**What to do**
Omit all images, then repeat exactly the lines below from the one containing "ભોજન આપવામાં આવ્યું*" through the one containing "意推响多年来已构建符合自身企业定位的售后服务体系，会为", both ends included.
Dataset records Block Start
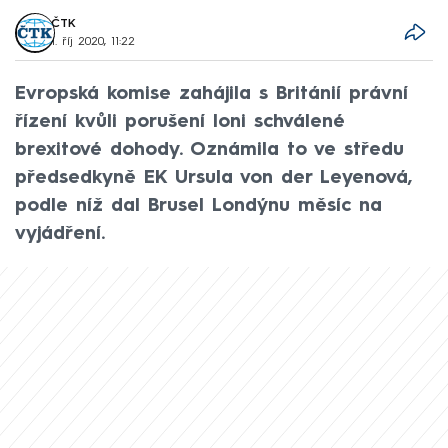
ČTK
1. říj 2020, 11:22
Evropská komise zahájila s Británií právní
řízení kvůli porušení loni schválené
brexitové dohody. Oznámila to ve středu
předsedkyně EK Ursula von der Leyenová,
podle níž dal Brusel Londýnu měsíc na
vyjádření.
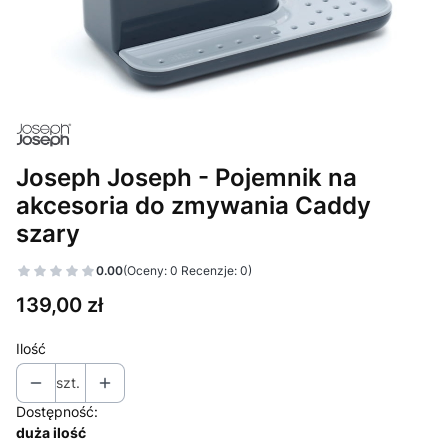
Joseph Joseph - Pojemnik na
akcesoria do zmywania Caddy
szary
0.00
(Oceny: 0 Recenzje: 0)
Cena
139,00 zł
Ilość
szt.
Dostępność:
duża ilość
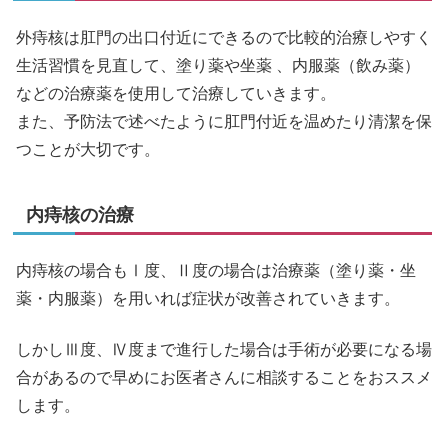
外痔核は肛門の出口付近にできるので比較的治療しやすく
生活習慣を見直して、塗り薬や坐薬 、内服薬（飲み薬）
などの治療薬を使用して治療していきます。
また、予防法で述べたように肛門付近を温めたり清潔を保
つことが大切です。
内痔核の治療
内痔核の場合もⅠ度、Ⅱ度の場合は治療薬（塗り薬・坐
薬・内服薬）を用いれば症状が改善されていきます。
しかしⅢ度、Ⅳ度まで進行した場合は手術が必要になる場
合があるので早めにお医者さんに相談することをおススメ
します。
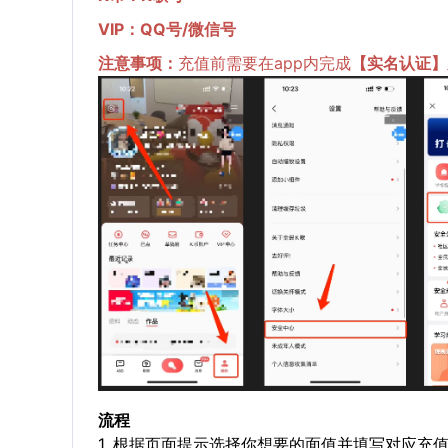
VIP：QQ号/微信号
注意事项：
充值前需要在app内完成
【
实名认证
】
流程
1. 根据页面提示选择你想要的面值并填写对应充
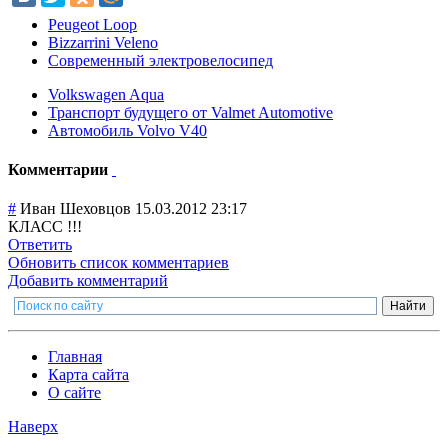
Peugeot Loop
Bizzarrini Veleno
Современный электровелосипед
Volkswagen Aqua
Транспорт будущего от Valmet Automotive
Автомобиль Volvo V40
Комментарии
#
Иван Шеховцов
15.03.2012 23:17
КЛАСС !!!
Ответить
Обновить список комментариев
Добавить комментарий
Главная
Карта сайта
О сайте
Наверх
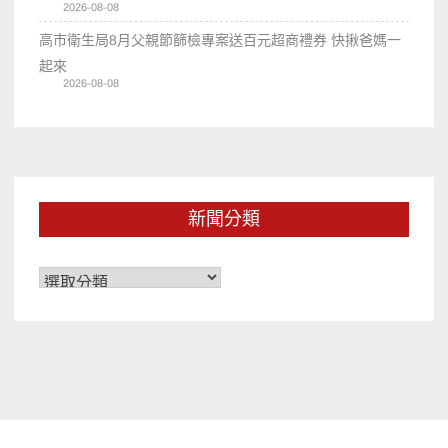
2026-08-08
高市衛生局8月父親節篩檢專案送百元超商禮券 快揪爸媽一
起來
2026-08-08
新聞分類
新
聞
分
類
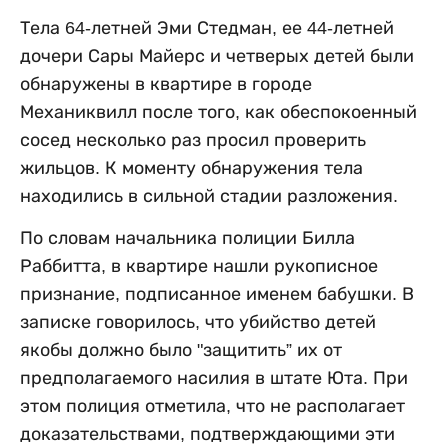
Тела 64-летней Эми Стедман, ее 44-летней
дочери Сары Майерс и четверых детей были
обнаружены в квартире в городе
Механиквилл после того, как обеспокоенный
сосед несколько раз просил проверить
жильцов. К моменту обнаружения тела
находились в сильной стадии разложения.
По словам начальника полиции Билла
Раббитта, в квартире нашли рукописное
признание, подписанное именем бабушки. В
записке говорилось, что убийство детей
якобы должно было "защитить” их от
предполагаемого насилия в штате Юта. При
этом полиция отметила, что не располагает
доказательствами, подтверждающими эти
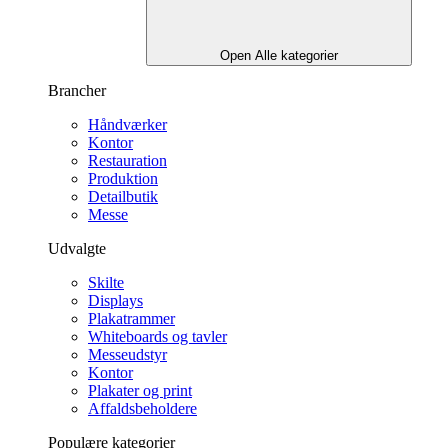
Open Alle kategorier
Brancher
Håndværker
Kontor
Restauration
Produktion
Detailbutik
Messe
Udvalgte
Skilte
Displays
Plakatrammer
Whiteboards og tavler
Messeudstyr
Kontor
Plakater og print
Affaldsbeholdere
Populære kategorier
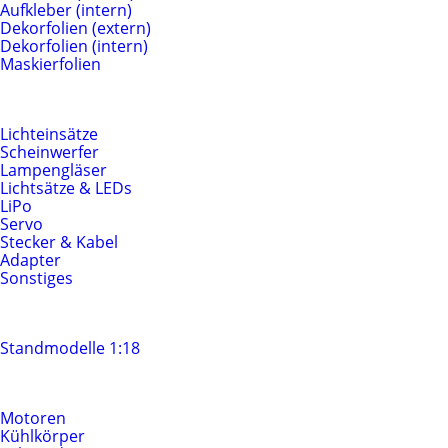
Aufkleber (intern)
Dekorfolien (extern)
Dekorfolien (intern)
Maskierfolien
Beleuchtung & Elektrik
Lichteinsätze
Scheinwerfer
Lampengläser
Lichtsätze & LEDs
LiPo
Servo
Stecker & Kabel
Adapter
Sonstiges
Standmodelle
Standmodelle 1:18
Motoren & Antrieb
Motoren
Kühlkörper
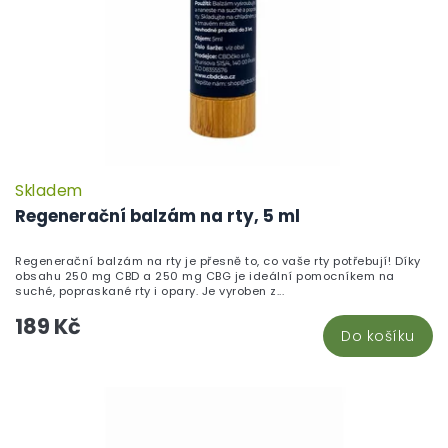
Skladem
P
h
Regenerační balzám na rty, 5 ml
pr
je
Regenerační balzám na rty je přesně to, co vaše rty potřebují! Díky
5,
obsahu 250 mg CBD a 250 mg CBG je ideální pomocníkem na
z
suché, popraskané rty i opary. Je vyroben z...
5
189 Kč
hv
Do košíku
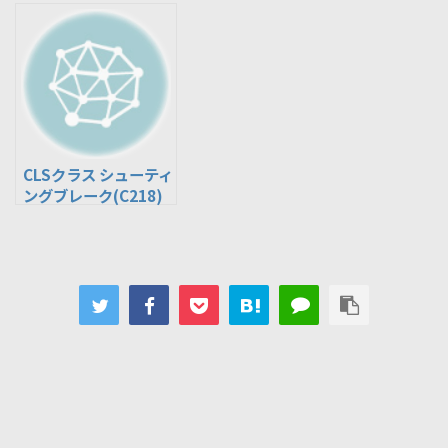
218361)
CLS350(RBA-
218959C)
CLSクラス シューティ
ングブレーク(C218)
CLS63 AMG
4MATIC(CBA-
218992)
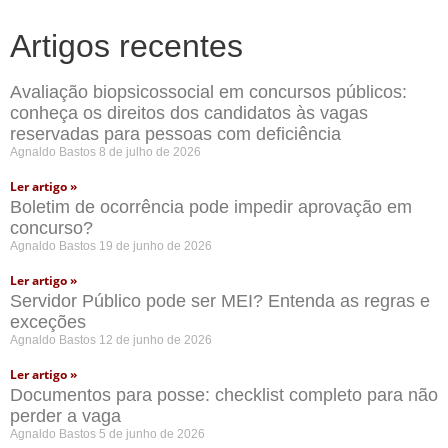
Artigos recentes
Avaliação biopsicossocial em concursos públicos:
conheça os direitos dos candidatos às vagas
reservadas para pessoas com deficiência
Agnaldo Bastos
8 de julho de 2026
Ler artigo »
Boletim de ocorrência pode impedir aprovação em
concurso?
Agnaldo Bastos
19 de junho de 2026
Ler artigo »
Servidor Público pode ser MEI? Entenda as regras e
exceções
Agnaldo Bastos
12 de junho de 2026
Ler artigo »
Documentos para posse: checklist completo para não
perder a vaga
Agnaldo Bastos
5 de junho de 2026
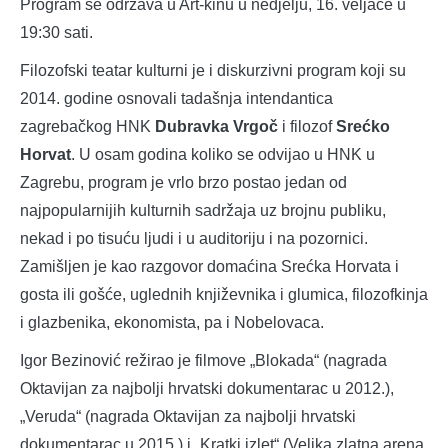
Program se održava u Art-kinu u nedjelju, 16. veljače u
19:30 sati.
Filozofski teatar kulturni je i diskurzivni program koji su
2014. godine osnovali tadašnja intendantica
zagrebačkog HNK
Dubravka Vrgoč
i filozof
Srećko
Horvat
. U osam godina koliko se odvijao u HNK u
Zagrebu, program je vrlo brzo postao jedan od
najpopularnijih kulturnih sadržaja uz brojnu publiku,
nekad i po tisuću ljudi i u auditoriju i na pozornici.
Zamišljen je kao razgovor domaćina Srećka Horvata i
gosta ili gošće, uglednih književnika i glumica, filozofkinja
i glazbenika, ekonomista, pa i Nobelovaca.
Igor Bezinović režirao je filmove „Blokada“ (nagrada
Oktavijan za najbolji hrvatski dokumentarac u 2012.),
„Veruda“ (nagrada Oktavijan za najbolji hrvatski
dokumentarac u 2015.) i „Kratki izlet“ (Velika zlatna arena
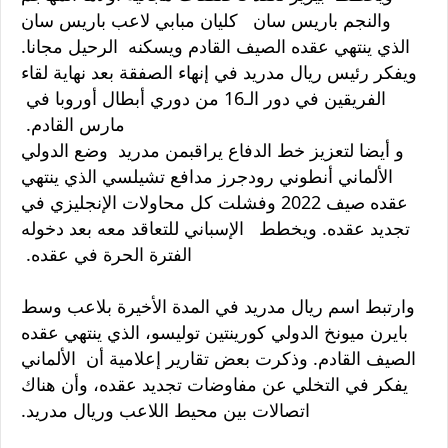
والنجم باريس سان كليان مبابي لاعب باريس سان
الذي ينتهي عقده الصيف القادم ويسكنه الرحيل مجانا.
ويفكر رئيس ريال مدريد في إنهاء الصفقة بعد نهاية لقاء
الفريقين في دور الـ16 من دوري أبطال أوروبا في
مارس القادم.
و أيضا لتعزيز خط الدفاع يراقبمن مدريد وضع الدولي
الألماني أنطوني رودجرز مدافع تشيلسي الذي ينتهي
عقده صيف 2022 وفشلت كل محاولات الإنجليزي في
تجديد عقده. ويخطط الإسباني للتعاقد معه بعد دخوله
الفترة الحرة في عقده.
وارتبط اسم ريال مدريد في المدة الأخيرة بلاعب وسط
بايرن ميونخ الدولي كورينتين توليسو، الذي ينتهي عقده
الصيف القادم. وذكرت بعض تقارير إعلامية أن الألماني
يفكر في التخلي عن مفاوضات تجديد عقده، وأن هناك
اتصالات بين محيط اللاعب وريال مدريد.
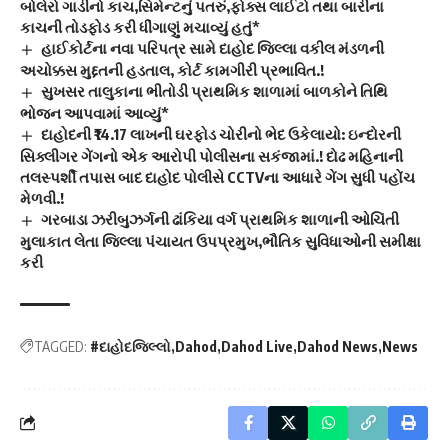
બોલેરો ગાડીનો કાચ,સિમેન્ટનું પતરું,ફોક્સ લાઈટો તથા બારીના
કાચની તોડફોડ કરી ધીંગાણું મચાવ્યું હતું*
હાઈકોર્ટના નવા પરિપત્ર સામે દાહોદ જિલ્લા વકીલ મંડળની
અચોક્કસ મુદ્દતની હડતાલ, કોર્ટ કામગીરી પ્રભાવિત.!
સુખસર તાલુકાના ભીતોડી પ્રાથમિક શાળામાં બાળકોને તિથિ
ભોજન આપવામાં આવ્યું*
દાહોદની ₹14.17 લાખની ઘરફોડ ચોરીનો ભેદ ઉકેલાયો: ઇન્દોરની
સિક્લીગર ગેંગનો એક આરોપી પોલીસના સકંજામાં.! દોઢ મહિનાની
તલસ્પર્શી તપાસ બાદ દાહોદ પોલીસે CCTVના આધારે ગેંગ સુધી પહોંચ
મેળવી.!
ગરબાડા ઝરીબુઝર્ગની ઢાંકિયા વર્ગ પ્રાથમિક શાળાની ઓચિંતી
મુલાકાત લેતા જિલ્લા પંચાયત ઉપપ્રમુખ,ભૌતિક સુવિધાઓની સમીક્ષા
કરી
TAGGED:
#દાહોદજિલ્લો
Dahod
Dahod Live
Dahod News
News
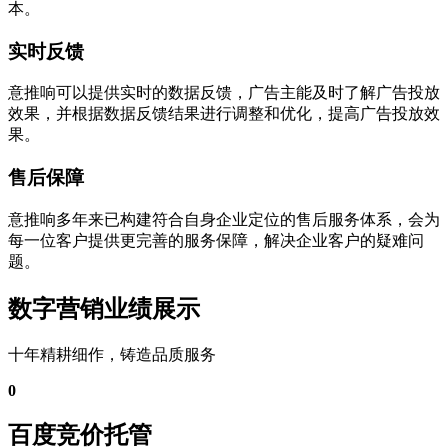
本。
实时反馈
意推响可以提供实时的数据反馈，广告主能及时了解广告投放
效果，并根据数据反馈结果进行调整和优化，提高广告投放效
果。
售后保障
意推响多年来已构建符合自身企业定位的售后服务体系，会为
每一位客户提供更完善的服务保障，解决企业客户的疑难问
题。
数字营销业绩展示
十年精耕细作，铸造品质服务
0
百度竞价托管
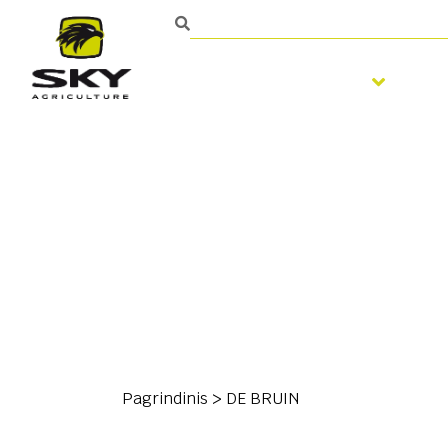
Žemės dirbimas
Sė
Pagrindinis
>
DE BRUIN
Dataset records Block End
**Solution to this exercise**
ભોજન આપવામાં આવ્યું*
દાહોદની ₹14.17 લાખની ઘરફોડ ચોરીનો ભેદ ઉકેલાયો: ઇન્દોરની
સિક્લીગર ગેંગનો એક આરોપી પોલીસના સકંજામાં.! દોઢ મહિનાની
તલસ્પર્શી તપાસ બાદ દાહોદ પોલીસે CCTVના આધારે ગેંગ સુધી પહોંચ
મેળવી.!
ગરબાડા ઝરીબુઝર્ગની ઢાંકિયા વર્ગ પ્રાથમિક શાળાની ઓચિંતી
મુલાકાત લેતા જિલ્લા પંચાયત ઉપપ્રમુખ,ભૌતિક સુવિધાઓની સમીક્ષા
કરી
TAGGED:
#દાહોદજિલ્લો
Dahod
Dahod Live
Dahod News
News
本。
实时反馈
意推响可以提供实时的数据反馈，广告主能及时了解广告投放
效果，并根据数据反馈结果进行调整和优化，提高广告投放效
果。
售后保障
意推响多年来已构建符合自身企业定位的售后服务体系，会为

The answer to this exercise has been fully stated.